─── The input
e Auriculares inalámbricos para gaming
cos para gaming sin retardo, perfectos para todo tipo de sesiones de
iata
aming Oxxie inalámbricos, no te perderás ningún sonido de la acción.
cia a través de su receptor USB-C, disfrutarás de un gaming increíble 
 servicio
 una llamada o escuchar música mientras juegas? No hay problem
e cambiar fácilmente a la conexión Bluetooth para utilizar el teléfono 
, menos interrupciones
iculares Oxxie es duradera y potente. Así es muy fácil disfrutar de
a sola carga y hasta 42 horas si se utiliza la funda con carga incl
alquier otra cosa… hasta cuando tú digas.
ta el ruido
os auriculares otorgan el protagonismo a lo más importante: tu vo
──────
─── The input
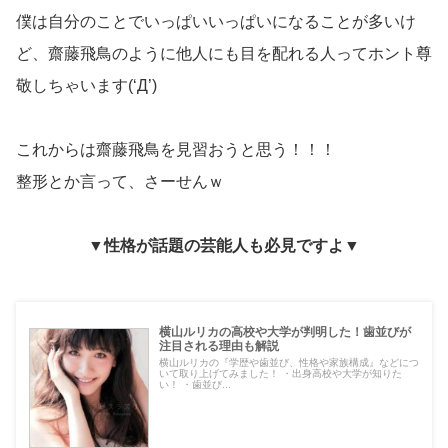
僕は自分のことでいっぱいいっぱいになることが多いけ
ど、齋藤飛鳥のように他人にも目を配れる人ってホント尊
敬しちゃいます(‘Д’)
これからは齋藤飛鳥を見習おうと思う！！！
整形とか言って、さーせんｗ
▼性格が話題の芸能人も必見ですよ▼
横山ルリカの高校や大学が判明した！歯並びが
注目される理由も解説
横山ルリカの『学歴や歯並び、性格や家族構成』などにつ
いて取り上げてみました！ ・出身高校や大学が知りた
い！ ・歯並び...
──────
What to work on: Only those lines of the entries above that run from the line containing "cos para gaming sin" to the line containing "os auriculares otorgan", both included, should be transcribed exactly.

Output:
cos para gaming sin retardo, perfectos para todo tipo de sesiones de
iata
aming Oxxie inalámbricos, no te perderás ningún sonido de la acción.
cia a través de su receptor USB-C, disfrutarás de un gaming increíble 
 servicio
 una llamada o escuchar música mientras juegas? No hay problem
e cambiar fácilmente a la conexión Bluetooth para utilizar el teléfono 
, menos interrupciones
iculares Oxxie es duradera y potente. Así es muy fácil disfrutar de
a sola carga y hasta 42 horas si se utiliza la funda con carga incl
alquier otra cosa… hasta cuando tú digas.
ta el ruido
os auriculares otorgan el protagonismo a lo más importante: tu vo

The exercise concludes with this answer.